Through La Sagoine I became a well-known writer. She was the one who made me know. And I am very proud [ce livre] Because that is a unique job in a way. Anyone can write Pelagia. But this is not. You must have experienced it, seen it, known its language.
“If La Chagoine was important, it was because she said things. I was not important. She was. I reproduced things I had heard. When Kenneth Colin Irving, Canada’s richest man, lived “halfway” between Canada’s richest man and Canada’s poorest man, in his hometown of Bouctouche, New Brunswick, ” “From below the hunt” she heard these things while interacting with them. Woman – La Sagoine.
“Others looked down on them, but I didn’t like people looking down on them, because in the school, there were people from the bottom of the hunt. There was one called Katsu. She was the most interesting in the class. She answered every angle to her mistress to make her laugh. It was funny to me that a girl from the bottom answered. . »
” But Sagoin, she said, I believe I could not have written it in Acadia. I was very close. I need perspective, but most of all I need to feel free. Because writing it is a big risk: “One of two things: either we laughed, or we exposed ourselves. The rest is history.

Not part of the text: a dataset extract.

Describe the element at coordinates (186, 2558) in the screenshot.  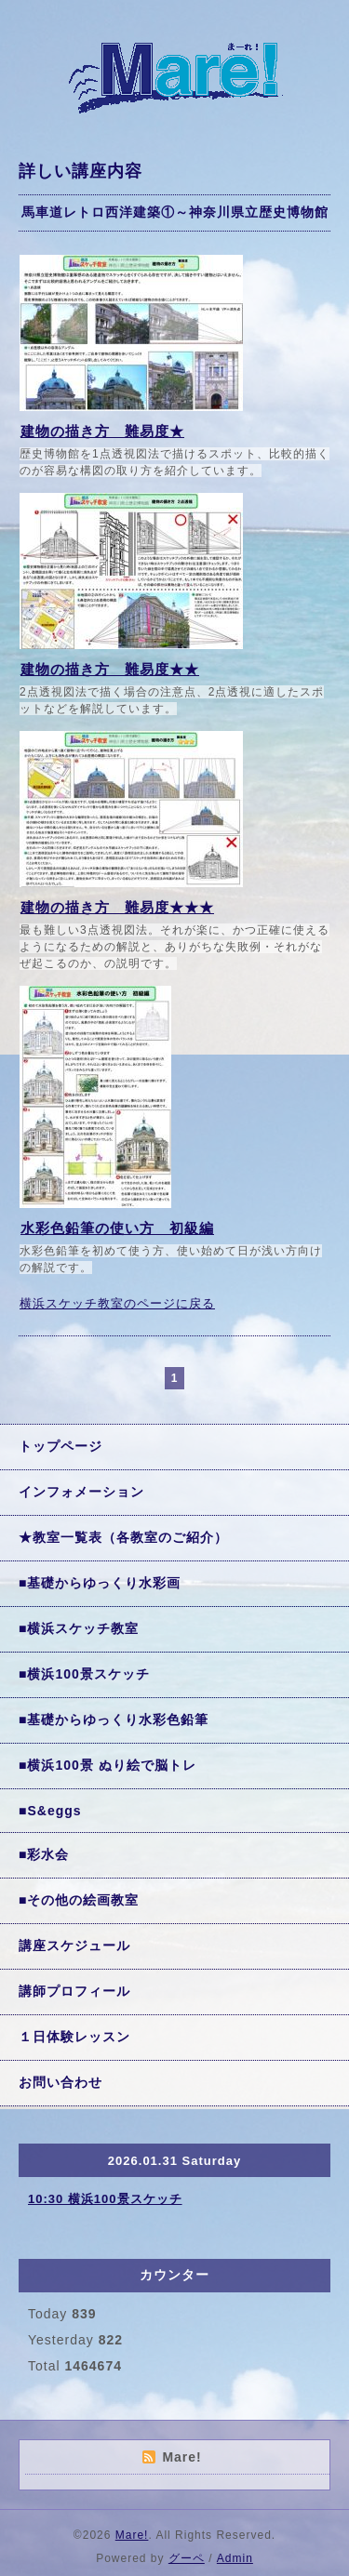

At the end of July, he will be in Bouctouche to give a speech at the 30th evente Anniversary of the Pays de la Sagouine – a village that pays tribute to its famous heroine. “Big deal,” she murmurs, prematurely happy to be able to speak, she never prepares her speeches and will use this moment to promote Acadia.
Dare to do what you do
Even today the writer takes risks in writing. “I am 93 years old; If I can’t take the risk at that age, at what age should I take the risk? She asks happily. “A writer has rules. But the main rule is freedom within the rules. Risking what others won’t. to try. If the writer is not free and adventurous, he will not do anything new. »
anger my wish, next fall or winter, we’re expecting a story in which his characters Roddy, Naunors, and Scabin deal with the giant Ovid-19. As she could not help but write, she meanwhile began a third book – Floating thoughts – Written in free verse. Lyrical, rhythmic and rhyming prose, she would proudly read to us.
I let my thoughts float. When I finish a chapter, the last word of that chapter provides inspiration for the next chapter. Time, words, Francophonie… It ends in Acadia. I’m funny like that.
Without this arm in plaster, for six weeks — the law, too — she would never have allowed this forced break in writing.
“Writing is very basic for me. When I broke my arm, I told myself what I was doing. So I relax a little, because my mind is constantly disturbed. But it gives me new inspiration,” says Antoine Maillet.